I didn't fight cancer; I learnt to let go
Updated: Sep 7, 2018
Although going through cancer does feel like a battle at times, it's time for a fresh take on what "battling cancer" truly means.
Cancer isn’t a fight: it's a journey
Today, my teeth still grind when I hear a journalist says: “this woman loss her battle against cancer". To me, this statement doesn't only lack compassion, it's ludicrous: you can't fight against your own body. Cancer isn't an invader: it's our own cells misbehaving – a reminder to self-love and self-care.

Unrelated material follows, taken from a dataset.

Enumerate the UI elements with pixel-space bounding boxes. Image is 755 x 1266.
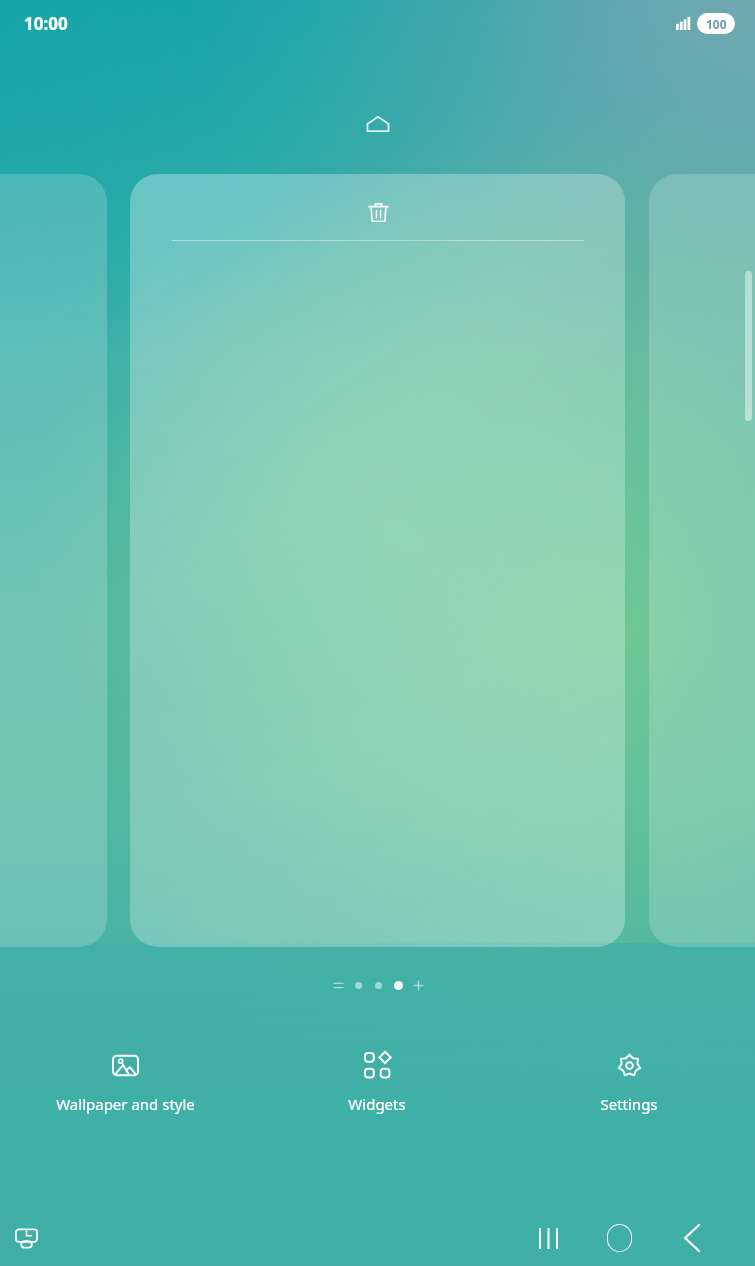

Although going through cancer does feel like a battle at times, it’s also a journey where we learn (at least) one valuable lesson: to listen to our body.
It is better to conquer yourself than to win a thousand battles. Then the victory is yours. It cannot be taken from you, not by angels or by demons, heaven or hell. - Buddha
Having cancer is not a fight or a battle is a confronting article on how military language - although meant to cheer us up through cancer - can have the opposite effect. The author describes:
"She lost her brave fight." If anyone mutters those words after my death, wherever I am, I will curse them. I would like to be remembered for the positive impact I have made on the world, for fun times and for my relationships with others, not as a loser.
Dang, that's a good point! But, what's the alternative?
Learning to let go
I was 31 when diagnosed with cervical cancer. At the time, I had hit rock bottom. After my marriage broke down, I embarked on my Eat Pray Love Tour (more on this later), which marked the end of my golden twenties. I had it all: husband, two dogs, two houses, a brand new MBA, and a corporate job.
On my return to Australia, I moved to Sydney, Australia to start over. That’s where I hit a low point. Lost in a foreign city, I had no family, no friend, no lover, no home, no money and no job.
Life as I knew it had vanished. For a little while there I felt sorry for myself – at least until I found my dream job. That’s when cancer knocked at the front door.
Although I did my regular Pap tests, I became somewhat blasé with abnormal results and “too busy” to follow-up. Today, I have no cervix. I consider myself lucky.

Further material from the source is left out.